State how many lines in the records below contain the string "Kalol", and give nothing besides that number.

Page-level text extractions:

——

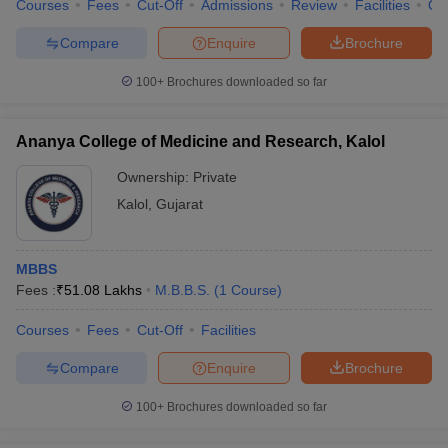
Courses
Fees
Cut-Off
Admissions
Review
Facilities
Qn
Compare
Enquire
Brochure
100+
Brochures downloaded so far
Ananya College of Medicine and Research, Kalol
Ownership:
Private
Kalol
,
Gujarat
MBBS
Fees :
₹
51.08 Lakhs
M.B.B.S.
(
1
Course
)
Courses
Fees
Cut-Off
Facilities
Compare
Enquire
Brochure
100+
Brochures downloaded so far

——

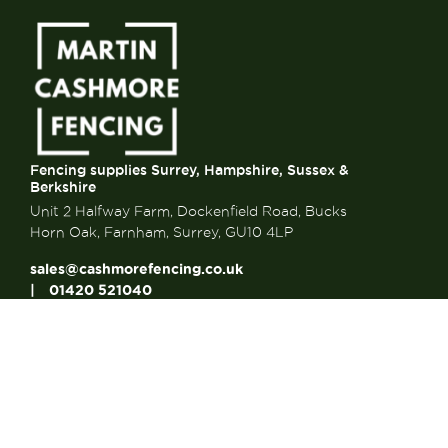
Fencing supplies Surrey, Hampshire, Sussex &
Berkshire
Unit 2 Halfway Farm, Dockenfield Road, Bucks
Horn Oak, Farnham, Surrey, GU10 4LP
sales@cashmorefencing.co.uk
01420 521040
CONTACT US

——

### Result of the task
2